When you turn the heat up in my apartment, it smells exactly like someone cooking a grilled cheese. As I absolutely love grilled cheeses, this is one of the things that makes fall and winter my favorite time of year. I have found myself proclaiming that a lot lately, and have gotten some odd “Oooooh Pye – You’re just so cool, edgy and different” looks. So I thought I’d better make a quick list of other reasons I greatly prefer the November-March months.
1. Jackets: I routinely carry an iPod, cell phone, Altoids, wallet, keys and a camera. This can become challenging when it’s July in Boston and you’re considering leaving the apartment in shorts and your female roomate’s halfshirt.
2. Dry cleaning bills: For those of us who have to dress up for work, it’s no fun to start sweating like you’re in one of Jimmy Tango‘s vibrating heat bead suits before you even get on the MBTA. Thanks to Old Man Winter, I can now actually choose the times at which I want to sweat like a prostitute in church.
3. Obviously, the grilled cheese thing.
4. Tourist culling: Extreme cold cuts the foot traffic in this little section of Disneyland we call the North End in half. I can get where I need to go without walking down the middle of the street and then having to come to a full stop to the side whenever a car comes through. It’s getting harder and harder to resist the urge to yell “It’s not called a fucking sidestand!” every year.

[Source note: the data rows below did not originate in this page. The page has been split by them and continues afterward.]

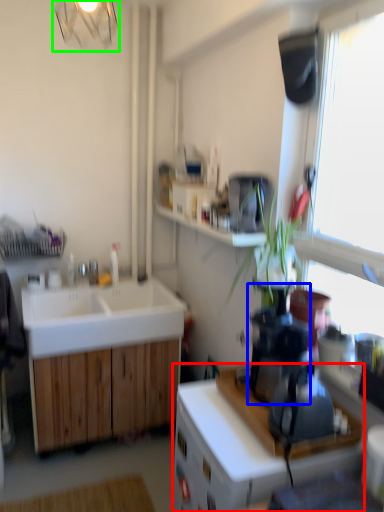 Question: Estimate the real-world distances between objects in this image. Which object is closer to cabinetry (highlighted by a red box), coffee machine (highlighted by a blue box) or light fixture (highlighted by a green box)?

Choices:
 (A) coffee machine
 (B) light fixture

Answer: (A) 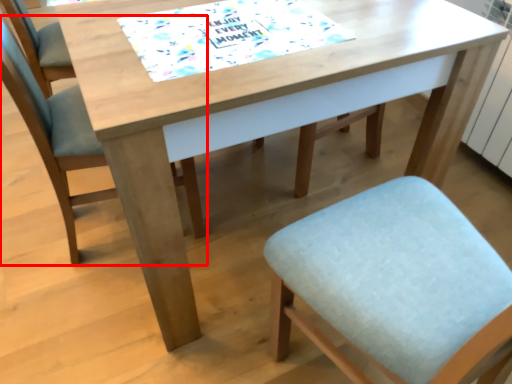 Question: Considering the relative positions of chair (annotated by the red box) and place mat in the image provided, where is chair (annotated by the red box) located with respect to the staircase?

Choices:
 (A) right
 (B) left

Answer: (B) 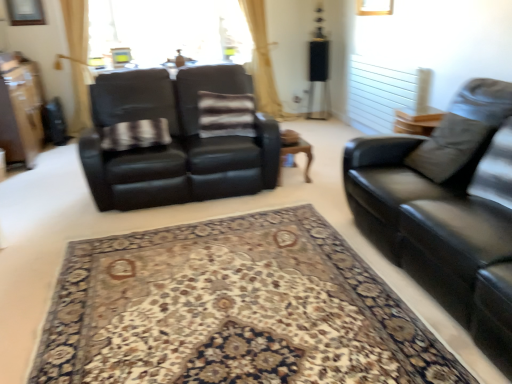 Question: Considering the positions of point (384, 188) and point (152, 34), is point (384, 188) closer or farther from the camera than point (152, 34)?

Choices:
 (A) farther
 (B) closer

Answer: (B)

Question: Considering the positions of black leather couch at right, which is counted as the 2th studio couch, starting from the left, and transparent glass window screen at upper center in the image, is black leather couch at right, which is counted as the 2th studio couch, starting from the left, bigger or smaller than transparent glass window screen at upper center?

Choices:
 (A) small
 (B) big

Answer: (B)

Question: Which of these objects is positioned closest to the wooden coffee table at center?

Choices:
 (A) matte brown dresser at left
 (B) carpeted rug at center
 (C) black leather couch at right, the 1th studio couch positioned from the right
 (D) black leather couch at left, which appears as the first studio couch when viewed from the left
 (E) plaid fabric at center

Answer: (D)

Question: Estimate the real-world distances between objects in this image. Which object is farther from the plaid fabric at center?

Choices:
 (A) matte brown dresser at left
 (B) striped fabric pillow at center
 (C) carpeted rug at center
 (D) black leather couch at right, placed as the 1th studio couch when sorted from front to back
 (E) transparent glass window screen at upper center

Answer: (E) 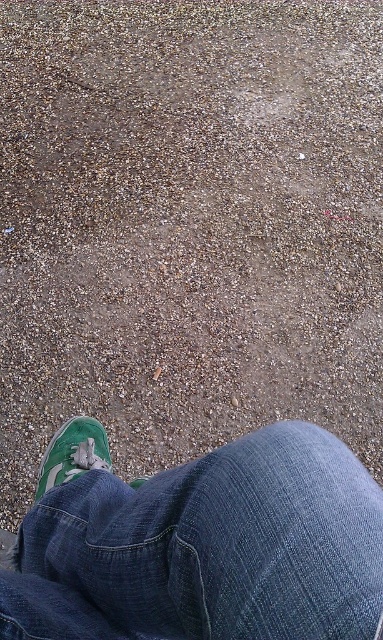 You are designing a shoe organizer that needs to accommodate both the denim at lower center and the green suede shoe at lower left. Given their sizes, which one requires more space in the organizer?

The denim at lower center requires more space in the organizer because it is larger in size than the green suede shoe at lower left according to the description.

You are a photographer taking a closeup photo of a person wearing dark blue jeans and green sneakers on a gravel path. You notice two points in your viewfinder labeled as point 1 at coordinates point [199,605] and point 2 at coordinates point [68,456]. Which point is closer to your camera lens?

Point [199,605] is closer to the camera lens than point [68,456]. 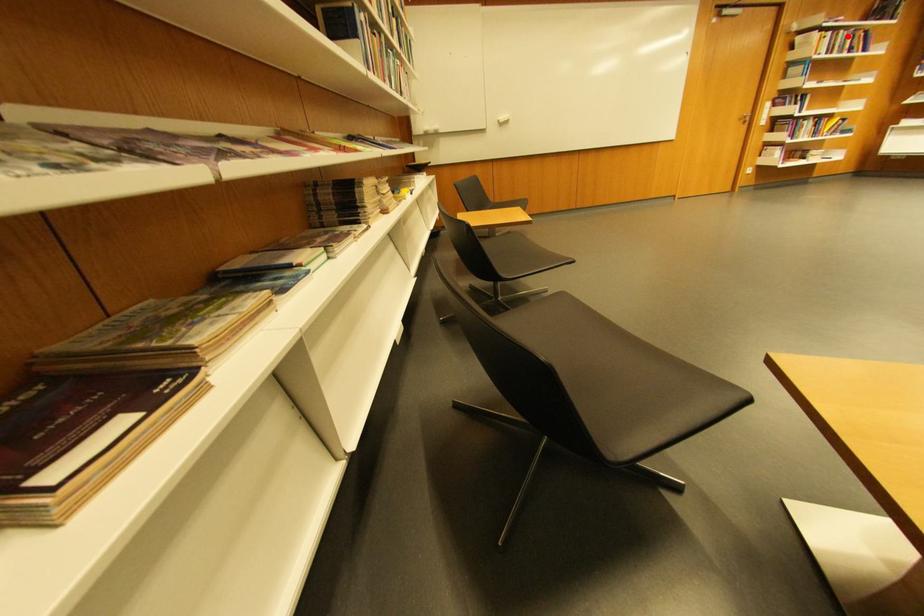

5. Deep fried turkey: Amazing with pesto injected under the skin. Nice one, Jim.
6. Peripheral Sox Fans: If you’re truly a baseball nut, and used to go to games with your deceased uncle, I am not talking to you. I am referring to the legions of Boston residents with severe identity crisises who wear the hats, talk incessantly about Manny and go batshit on the subway on the way to lousy Fenway seats seemingly 6 days a week. When they were teenagers, they would have gotten a tattoo, pierced their nose or started dressing like Trent Reznor. Now they call themselves Soxgrrl78 on Match and MySpace and would rather watch Fever Pitch than Citizen Kane.
7. Hockey: I love hockey, and I love hockey fans. Walking 5 minutes from my home and being at the Garden is not a luxury I will have forever. In terms of overrunning the city, remember that Bruins fans are located mostly in the suburbs, then effectively corralled into North Station so as not to offend the rest of the populous. I mean, they get off the commuter rail, and they’re right there. But the best thing about preferring to hang out with B’s fans rather than Sox fans is that they might pave your driveway for a ride back to Stoneham.
I could go on. Just please trust me when I tell you I look forward to cold weather, and am not trying to impress anyone that doesn’t have half a grilled cheese sandwich in their breast pocket. Back to the blog development consulting. Damn it, I did it again guys.